From 809ccef242df42ab43ca0b05e48bf841f840be4b Mon Sep 17 00:00:00 2001
From: Jed Barber <jjbarber@y7mail.com>
Date: Sun, 6 Jan 2019 21:48:55 +1100
Subject: Initial commit of design notes

---
 packrat_parser_lib_notes.txt | 263 +++++++++++++++++++++++++++++++++++++++++++
 1 file changed, 263 insertions(+)
 create mode 100644 packrat_parser_lib_notes.txt

(limited to 'packrat_parser_lib_notes.txt')

diff --git a/packrat_parser_lib_notes.txt b/packrat_parser_lib_notes.txt
new file mode 100644
index 0000000..faa423e
--- /dev/null
+++ b/packrat_parser_lib_notes.txt
@@ -0,0 +1,263 @@
+
+
+package structure:
+
+Packrat
+Packrat.Parser (generic over memoize enum, input item type, array of input items, graph of output item subarrays)
+Packrat.Parser.Combinators
+Packrat.Lexer (generic over stamp enum, input item type, array of input items, array of output items wrapped as tokens)
+Packrat.Lexer.Combinators
+Packrat.Util
+Packrat.Error (nested)
+Packrat.Graphs (nested, generic over leaf array type)
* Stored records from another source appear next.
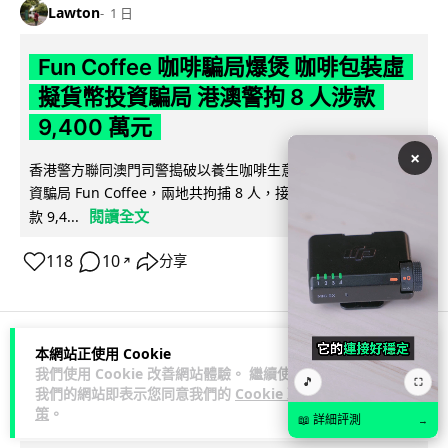
Lawton
1 日
Fun Coffee 咖啡騙局爆煲 咖啡包裝虛
擬貨幣投資騙局 港澳警拘 8 人涉款
9,400 萬元
×
香港警方聯同澳門司警搗破以養生咖啡生意包裝的虛擬貨幣投
資騙局 Fun Coffee，兩地共拘捕 8 人，接獲逾 200 宗舉報，涉
閱讀全文
款 9,4...
118
10
分享
↗
本網站正使用 Cookie
科技娛樂
生活科技
智慧城市
我們使用 Cookie 改善網站體驗。 繼續使用
🎵
⛶
我們的網站即表示您同意我們的
Cookie 政
策
。
Lawton
1 日
📖 詳細評測
→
+Packrat.Tokens (nested, generic over contained array)
+
+Ratnest.Tests
+Ratnest.Examples
+
+Calculator
+Tomita
+Off_Side
+
+
+
+
+planned order of writing:
+(in all cases notes here, then spec, then tests, then body)
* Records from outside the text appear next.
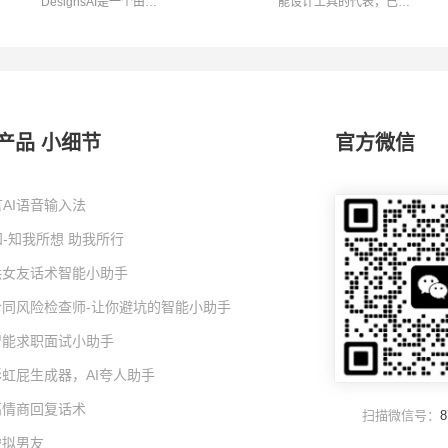
DesignsAI是一个由
能设计工具的代表，已经
Inmagine Group开发的
成为设计师...
综...
产品 小细节
官方微信
AI语音输入法
-知我所想 助我所行
I哄女友话术智能小助手
I合同风险检查师-让你避坑的智能小助手
I智能求职面试小助手
彩虹屁生成器，AI夸人助手
高情商回复话术
扫描微信号：
8
虚拟男友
+(Ratnest not mentioned since that's where all the testing functions will go)
+
+Packrat.Util
+Packrat.Error
+Packrat.Tokens
+Packrat.Lexer
+Packrat.Lexer.Combinators
+Packrat.Graphs
+Packrat.Parser
+Packrat.Parser.Combinators
+Packrat (any remaining)
+Calculator
+Tomita
+Off_Side
+
+
+
+
+
+
+Packrat
+ - main package
+ - defines parser_component_function, lexer_component_function, syntax_tree, token_list, parser_context types
+ - parser_context type is completely opaque and has an empty_context constant
+ - syntax_tree is a tagged type container
+ - token_list is just an array (so can be any sort of string, or an array of tokens produced by a lexer, etc)
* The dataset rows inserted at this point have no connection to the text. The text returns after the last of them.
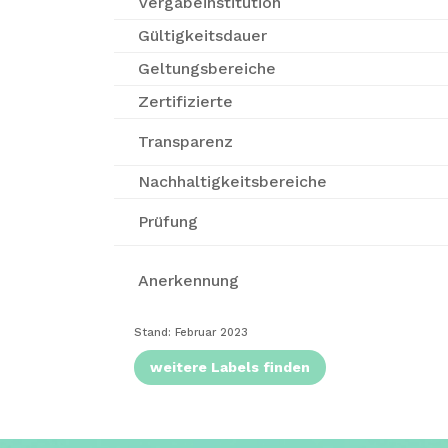
Vergabe­insti­tution
Gültigkeitsdauer
Geltungsbereiche
Zertifizierte
Transparenz
Nachhaltigkeitsbereiche
Prüfung
Anerkennung
Stand: Februar 2023
weitere Labels finden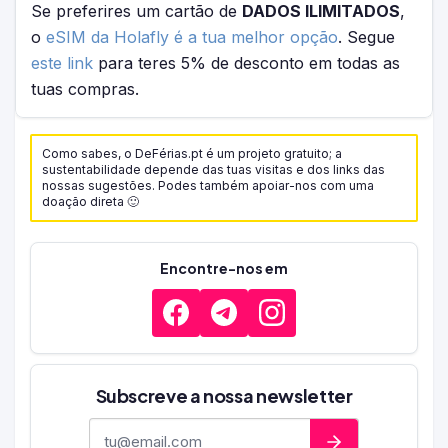
Se preferires um cartão de
DADOS ILIMITADOS
,
o
eSIM da Holafly é a tua melhor opção
. Segue
este link
para teres 5% de desconto em todas as
tuas compras.
Como sabes, o DeFérias.pt é um projeto gratuito; a
sustentabilidade depende das tuas visitas e dos links das
nossas sugestões. Podes também apoiar-nos com uma
doação direta 🙂
Encontre-nos em
Subscreve a nossa newsletter
Endereço de e-mail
+ - is it possible to define parser/lexer components such that an instantiated main parsing/lexing function qualifies?
+   - probably not, since the main parsing/lexing functions will be able to throw exceptions for parsing/lexing errors,
+     whereas the component functions will only pass a failure up the chain as part of the context
+ - possible usage modes include (token_list -> lexer -> token_list -> parser -> syntax_tree) and (token_list ->
+   parser -> syntax_tree)
+
+List of funcs:
+(primitive operations for syntax_tree)
+
+
+
+
+Packrat.Parser
+ - generic over the enum used for memoizing and the input token_list as well as token elements
+
+List of funcs:
+Parse
+ - may return partial results if incomplete input supplied
+ - new input can then be fed back in with the parse_context and initial results to continue parsing
+Parse_Only
+ - will not return partial results and will always attempt a complete parse
+Parse_With
+ - must be supplied with a function to acquire more input
+Parse_Full
+ - will not return partial results and will always require there to be no more input remaining at end
+Memoize
+
+
+
+
+Packrat.Parser.Combinators
+ - all higher order functions/procedures go in here
+ - updating memo_table should be done by overwriting in order to accommodate left recursion
+   unwinding properly
+
+List of funcs:
+(these are combinators that arrange nodes produced by parsers but do not produce nodes themselves)
+Sequence (one of the two that require passing in an array of function accesses)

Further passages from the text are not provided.